The Lost Bridegroom a 1916 American silent comedy film produced by Adolph Zukor starring John Barrymore. Appearing alongside Barrymore in this film is his first wife Katherine Corri Harris. It was based on the short story titled "The Man Who Was Lost" by Willard Mack with James Kirkwood as its director. The film had the alternative title His Lost Self and was rereleased by Paramount on April 17, 1919 as part of their "Success Series", a celebration of some of the company's early screen triumphs.

==Plot==
As described in a film magazine, young society chap Bertie Joyce is returning from his bachelor's dinner on the eve of his marriage to Dorothy Hardin when he is accosted by thieves and struck on the head. His memory completely obliterated by the blow, Joyce wanders down to the river front and, still well-dressed, enters a saloon, which happens to be the headquarters of a band of thieves. They are all for throwing him out, but the proprietor's daughter Madge comes to his aid and he is fed. The thieves then decide that he could add class to the gang as a gentleman burglar, so he is trained to open safes. Newspapers note the disappearance of the young Joyce, the vast assortment of wedding gifts, and the weeping near-bride. It looks like a rich haul for the gang and Joyce and two other crooks are sent to rob Joyce's fiancée's house. While they are inside, Dorothy interrupts the crooks, and Joyce instinctively shields her from a blow from one of the crooks. A desperate fight ensues, and the two fall down a flight of 18 steps, and at the bottom Joyce lands and is stunned. The police arrive and a doctor is summoned, who declares that a minor operation will restore Joyce's memory. Afterwards, Joyce has no recall of his time with the underworld, but believes he is recovering from the hilarity of his bachelor dinner. Dorothy, now married to him, has promised to never tell otherwise.

==Cast==
- John Barrymore as Bertie Joyce
- Katherine Corri Harris as Dorothy Hardin (credited as Katherine Harris Barrymore)
- Ida Darling as Mrs. Amelia Hardin
- June Dale as Madge McQuirk
- Hardee Kirkland as Black McQuirk, the saloonkeeper
- Eddie Sturgis as Slim Denny (credited as Edward Sturgis)
- John T. Dillon as Crook
- Tammany Young as Crook
- Fred Williams

=== Uncredited ===
- James Kirkwood
- William Sherwood

==Production==
Director James Kirkwood later stated that Barrymore was binge drinking during the making of this film, and spent a large amount of time downing drinks in a saloon.

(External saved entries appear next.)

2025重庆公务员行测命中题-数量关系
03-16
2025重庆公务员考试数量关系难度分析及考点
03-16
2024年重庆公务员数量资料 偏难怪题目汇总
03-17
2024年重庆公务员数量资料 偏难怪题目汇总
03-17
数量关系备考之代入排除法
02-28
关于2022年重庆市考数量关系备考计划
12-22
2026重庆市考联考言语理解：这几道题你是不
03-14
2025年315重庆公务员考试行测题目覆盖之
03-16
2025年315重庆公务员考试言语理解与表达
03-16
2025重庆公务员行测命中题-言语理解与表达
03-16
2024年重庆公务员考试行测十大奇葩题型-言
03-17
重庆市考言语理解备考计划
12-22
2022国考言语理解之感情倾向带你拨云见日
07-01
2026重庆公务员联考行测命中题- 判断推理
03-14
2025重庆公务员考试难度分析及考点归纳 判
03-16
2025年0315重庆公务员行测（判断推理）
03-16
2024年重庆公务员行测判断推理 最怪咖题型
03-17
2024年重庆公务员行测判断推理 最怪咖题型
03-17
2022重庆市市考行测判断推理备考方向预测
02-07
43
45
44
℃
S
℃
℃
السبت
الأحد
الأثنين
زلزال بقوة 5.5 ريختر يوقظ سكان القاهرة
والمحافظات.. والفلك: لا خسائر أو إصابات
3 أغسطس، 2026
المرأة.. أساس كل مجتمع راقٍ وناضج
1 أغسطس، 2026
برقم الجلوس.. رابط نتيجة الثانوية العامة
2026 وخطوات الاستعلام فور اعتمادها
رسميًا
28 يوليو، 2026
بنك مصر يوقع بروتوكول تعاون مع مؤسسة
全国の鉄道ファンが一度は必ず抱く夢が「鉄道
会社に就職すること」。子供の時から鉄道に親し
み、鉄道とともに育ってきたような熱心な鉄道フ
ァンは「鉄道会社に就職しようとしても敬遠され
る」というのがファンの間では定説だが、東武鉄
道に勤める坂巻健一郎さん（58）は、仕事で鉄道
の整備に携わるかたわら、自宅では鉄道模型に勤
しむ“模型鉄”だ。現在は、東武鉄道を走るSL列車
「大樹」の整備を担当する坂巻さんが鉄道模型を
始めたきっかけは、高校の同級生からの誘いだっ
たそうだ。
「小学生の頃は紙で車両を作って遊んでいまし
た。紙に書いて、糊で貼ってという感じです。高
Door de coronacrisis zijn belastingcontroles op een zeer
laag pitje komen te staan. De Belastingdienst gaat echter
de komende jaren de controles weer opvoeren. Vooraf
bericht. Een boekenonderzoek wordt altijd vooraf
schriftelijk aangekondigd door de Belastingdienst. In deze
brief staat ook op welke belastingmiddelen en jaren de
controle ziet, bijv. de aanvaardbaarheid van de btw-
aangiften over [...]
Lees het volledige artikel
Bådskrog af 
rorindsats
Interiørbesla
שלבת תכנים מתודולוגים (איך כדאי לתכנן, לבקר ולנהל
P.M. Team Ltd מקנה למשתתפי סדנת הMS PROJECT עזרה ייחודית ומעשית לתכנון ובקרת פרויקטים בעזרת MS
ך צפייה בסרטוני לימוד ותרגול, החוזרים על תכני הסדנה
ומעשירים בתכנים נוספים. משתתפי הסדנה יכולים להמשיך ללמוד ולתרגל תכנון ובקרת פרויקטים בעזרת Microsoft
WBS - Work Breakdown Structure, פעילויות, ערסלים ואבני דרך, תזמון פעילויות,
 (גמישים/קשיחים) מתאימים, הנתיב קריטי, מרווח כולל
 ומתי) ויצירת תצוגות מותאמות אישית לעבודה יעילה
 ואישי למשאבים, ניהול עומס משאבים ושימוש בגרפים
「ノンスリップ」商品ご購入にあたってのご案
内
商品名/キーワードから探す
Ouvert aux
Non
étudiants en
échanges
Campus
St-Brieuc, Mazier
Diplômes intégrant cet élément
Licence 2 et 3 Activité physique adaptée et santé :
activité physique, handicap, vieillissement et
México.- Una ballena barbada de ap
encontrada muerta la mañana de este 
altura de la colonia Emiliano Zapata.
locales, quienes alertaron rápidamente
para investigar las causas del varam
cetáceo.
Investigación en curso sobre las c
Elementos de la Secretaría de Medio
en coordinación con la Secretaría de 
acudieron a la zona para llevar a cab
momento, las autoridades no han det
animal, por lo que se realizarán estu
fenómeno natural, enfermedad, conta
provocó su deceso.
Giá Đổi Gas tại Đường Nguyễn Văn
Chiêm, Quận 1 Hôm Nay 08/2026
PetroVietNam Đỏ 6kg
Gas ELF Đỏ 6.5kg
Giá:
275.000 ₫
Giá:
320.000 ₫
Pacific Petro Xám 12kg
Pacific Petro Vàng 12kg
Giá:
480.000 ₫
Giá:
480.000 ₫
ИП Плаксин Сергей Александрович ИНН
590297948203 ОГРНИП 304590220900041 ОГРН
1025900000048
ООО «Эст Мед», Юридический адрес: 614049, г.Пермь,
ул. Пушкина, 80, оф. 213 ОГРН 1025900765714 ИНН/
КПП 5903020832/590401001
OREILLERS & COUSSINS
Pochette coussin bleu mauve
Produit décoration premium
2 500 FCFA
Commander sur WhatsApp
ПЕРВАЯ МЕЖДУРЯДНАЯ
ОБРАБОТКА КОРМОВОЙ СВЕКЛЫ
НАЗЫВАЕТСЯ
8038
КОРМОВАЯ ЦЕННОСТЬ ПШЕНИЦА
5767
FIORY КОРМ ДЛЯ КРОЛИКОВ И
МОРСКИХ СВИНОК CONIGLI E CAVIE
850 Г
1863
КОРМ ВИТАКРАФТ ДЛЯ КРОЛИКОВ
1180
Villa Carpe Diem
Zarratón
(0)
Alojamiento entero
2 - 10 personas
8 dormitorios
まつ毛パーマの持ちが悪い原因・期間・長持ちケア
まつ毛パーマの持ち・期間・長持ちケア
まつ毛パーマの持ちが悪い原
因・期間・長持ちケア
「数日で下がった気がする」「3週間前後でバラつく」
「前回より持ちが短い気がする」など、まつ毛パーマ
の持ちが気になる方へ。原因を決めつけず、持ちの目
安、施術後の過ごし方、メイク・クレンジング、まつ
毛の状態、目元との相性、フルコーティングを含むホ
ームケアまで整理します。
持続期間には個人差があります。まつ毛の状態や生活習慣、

These delays caused the production to drag (thus costs go up), so Kirkwood went down to the saloon and 'motioned' to Barrymore to either return to work or that he would sling the actor over his shoulders and carry him back to the set to finish filming.

== Preservation ==
With no holdings located in archives, The Lost Bridegroom is considered a lost film.